Zing Forum

Reading

InferHub: A Self-Hosted LLM Inference Grid System Based on .NET

This article introduces InferHub, a self-hosted large language model (LLM) inference grid system built with .NET, which enables flexible distributed inference deployment through an Ollama-compatible API frontend and a GPU worker node pool.

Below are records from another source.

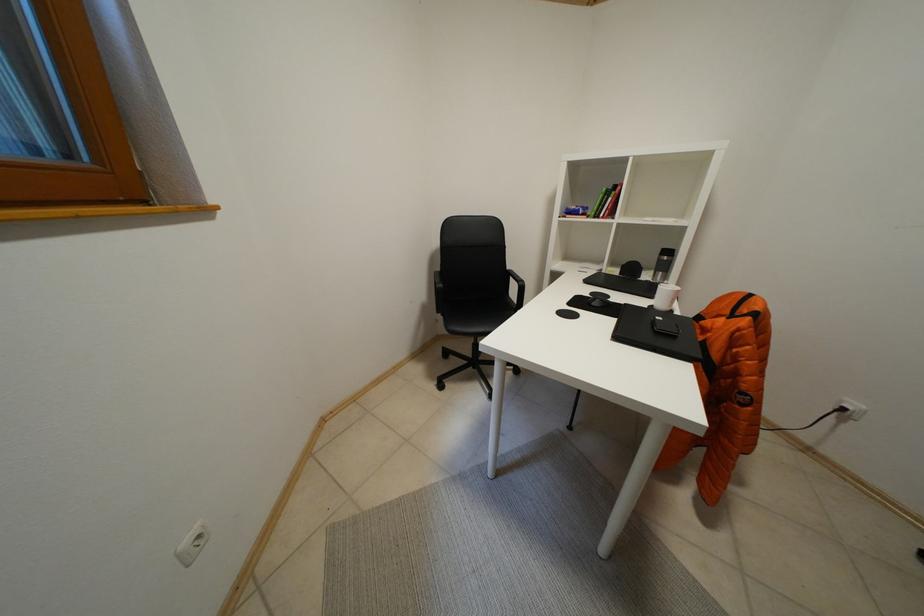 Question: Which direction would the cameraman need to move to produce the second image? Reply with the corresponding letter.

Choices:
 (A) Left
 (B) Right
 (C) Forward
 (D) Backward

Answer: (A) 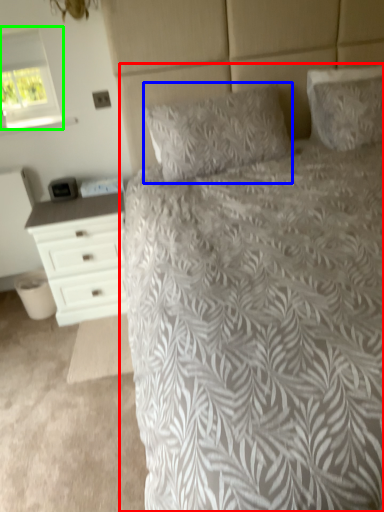 Question: Estimate the real-world distances between objects in this image. Which object is farther from bed (highlighted by a red box), pillow (highlighted by a blue box) or window (highlighted by a green box)?

Choices:
 (A) pillow
 (B) window

Answer: (B) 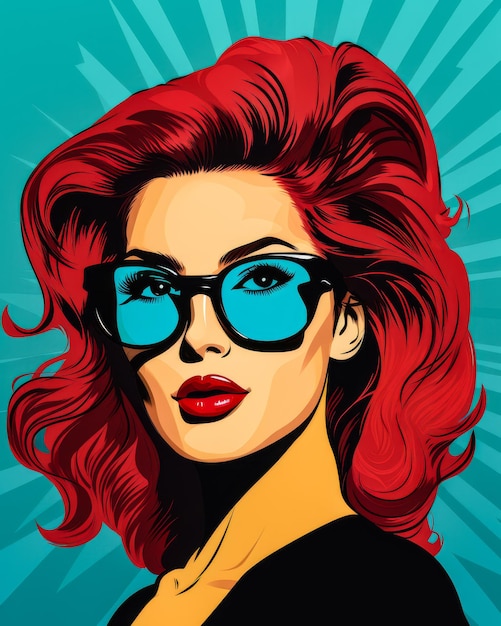 The image size is (501, 626). Find the location of `left temple of glasses`. left temple of glasses is located at coordinates (339, 277). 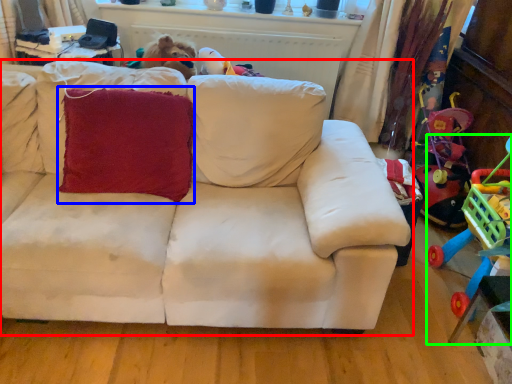 Question: Which object is positioned closest to studio couch (highlighted by a red box)? Select from throw pillow (highlighted by a blue box) and toy (highlighted by a green box).

Choices:
 (A) throw pillow
 (B) toy

Answer: (A) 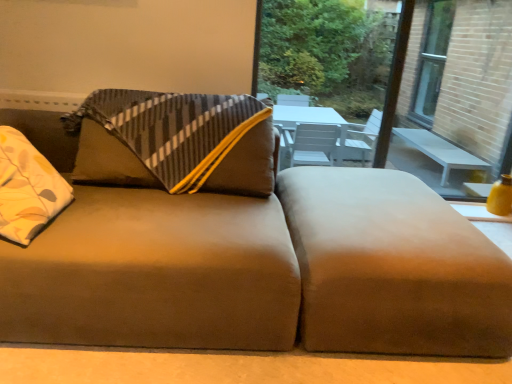 Question: Would you say suede-like brown footrest at lower right contains transparent glass window at upper right?

Choices:
 (A) yes
 (B) no

Answer: (B)

Question: Is suede-like brown footrest at lower right positioned before transparent glass window at upper right?

Choices:
 (A) yes
 (B) no

Answer: (A)

Question: Does suede-like brown footrest at lower right have a larger size compared to transparent glass window at upper right?

Choices:
 (A) no
 (B) yes

Answer: (B)

Question: From the image's perspective, is suede-like brown footrest at lower right located above transparent glass window at upper right?

Choices:
 (A) yes
 (B) no

Answer: (B)

Question: Is suede-like brown footrest at lower right at the right side of transparent glass window at upper right?

Choices:
 (A) no
 (B) yes

Answer: (B)

Question: Is point (344, 72) closer or farther from the camera than point (309, 294)?

Choices:
 (A) farther
 (B) closer

Answer: (A)

Question: In terms of size, does transparent glass window at upper right appear bigger or smaller than suede-like brown footrest at lower right?

Choices:
 (A) big
 (B) small

Answer: (B)

Question: Is transparent glass window at upper right inside or outside of suede-like brown footrest at lower right?

Choices:
 (A) inside
 (B) outside

Answer: (B)

Question: Based on their positions, is transparent glass window at upper right located to the left or right of suede-like brown footrest at lower right?

Choices:
 (A) right
 (B) left

Answer: (B)

Question: Based on their positions, is suede brown couch at center located to the left or right of transparent glass window at upper right?

Choices:
 (A) right
 (B) left

Answer: (B)

Question: In terms of width, does suede brown couch at center look wider or thinner when compared to transparent glass window at upper right?

Choices:
 (A) wide
 (B) thin

Answer: (A)

Question: From a real-world perspective, is suede brown couch at center above or below transparent glass window at upper right?

Choices:
 (A) above
 (B) below

Answer: (B)

Question: Is suede brown couch at center bigger or smaller than transparent glass window at upper right?

Choices:
 (A) big
 (B) small

Answer: (A)

Question: Is point (258, 8) positioned closer to the camera than point (200, 117)?

Choices:
 (A) farther
 (B) closer

Answer: (A)

Question: Considering the relative positions of transparent glass window at upper right and suede brown couch at center in the image provided, is transparent glass window at upper right to the left or to the right of suede brown couch at center?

LLM推理分布式系统OllamaGPU集群负载均衡自托管微服务架构API网关
Published 2026-06-12 05:44Recent activity 2026-06-12 05:51Estimated read 7 min
InferHub: A Self-Hosted LLM Inference Grid System Based on .NET
1

Section 01

InferHub: Introduction to the .NET-Based Self-Hosted LLM Inference Grid System

InferHub is a self-hosted LLM inference grid system developed by Dev-Art-Solutions, built on .NET. It decouples the Ollama-compatible API gateway from the GPU worker node pool to enable distributed inference deployment. Its core purpose is to solve the problem of tight coupling between inference services and GPU resources in traditional LLM deployments, offering advantages such as flexible resource reuse and cost optimization, and supporting self-hosted and hybrid deployment scenarios.

2

Section 02

Project Background and Core Concepts

Traditional LLM deployments suffer from tight coupling between inference services and GPU resources, leading to latency and complexity when remote calls are needed in GPU-less environments. InferHub uses a grid architecture to decouple the API gateway layer from the inference computing layer, enabling flexible resource deployment: gateways run on low-cost CPU servers, while the inference layer uses GPUs. It supports Ollama-compatible APIs, seamlessly integrating with the existing Ollama ecosystem—users can migrate without modifying client code.

3

Section 03

Architecture Design and Working Principles

InferHub uses a three-tier architecture: 1. API Gateway Layer (Hub): Receives requests, handles routing, load balancing, and failover; it is stateless and can be horizontally scaled. 2. Inference Node Layer (Nodes): GPU servers running Ollama, which register with the gateway and report their status. 3. Backend Adaptation Layer: A pluggable design that currently supports Ollama and will expand to vLLM and others in the future. Workflow: The client sends an Ollama-compatible request → the gateway selects the optimal node → forwards the request → returns the result. The process is transparent to the client.

4

Section 04

Technology Selection: Why Choose .NET

Reasons for InferHub choosing .NET: 1. Performance and Efficiency: Asynchronous programming (async/await) efficiently manages concurrent connections. 2. Ecosystem: Rich enterprise-level libraries and mature toolchains, suitable for long-term maintenance. 3. Cross-Platform Support: Can run on Linux, Windows, and macOS, enabling flexible deployment.

5

Section 05

Application Scenarios and Core Advantages

Application scenarios include: Multi-tenant inference services (sharing GPU pools to improve ROI), hybrid cloud deployment (private GPU nodes + public gateways), edge inference (edge gateways + central GPU clusters), and development testing (local gateways connecting to shared GPUs). Core advantages: Self-hosting first (data privacy and cost control), incremental adoption (Ollama compatibility allows no code rewriting), and pluggable architecture (supports more backends in the future).

6

Section 06

Key Deployment Considerations

Deployment considerations: 1. Network: Stable and low-latency connections between gateways and nodes are required; cross-region deployments need optimization. 2. Security: Node authentication, TLS encryption, API key/JWT authentication, access control, and auditing. 3. Monitoring: GPU utilization/memory, request latency/success rate, node health, and number of failovers.

7

Section 07

Comparison with Similar Projects

Relationship between InferHub and similar projects: 1. With Ollama: Not a replacement, but an enhancement layer that turns a single Ollama instance into a distributed system. 2. With vLLM: vLLM focuses on single-node high performance, while InferHub focuses on multi-node coordination—they can complement each other. 3. With OpenRouter: OpenRouter is a managed multi-model service, while InferHub is a self-hosted solution; the former is suitable for prototyping, and the latter for production.

8

Section 08

Future Development Directions and Conclusion

Future directions: Expand to more backends (vLLM, TensorRT-LLM, etc.), advanced routing strategies (model caching, node selection based on complexity), auto-scaling, and WebSocket support. Conclusion: InferHub achieves flexibility and scalability through distributed coordination, making it suitable for teams using the .NET tech stack or enterprises needing self-hosted LLM services, providing a viable option for deployment on own infrastructure.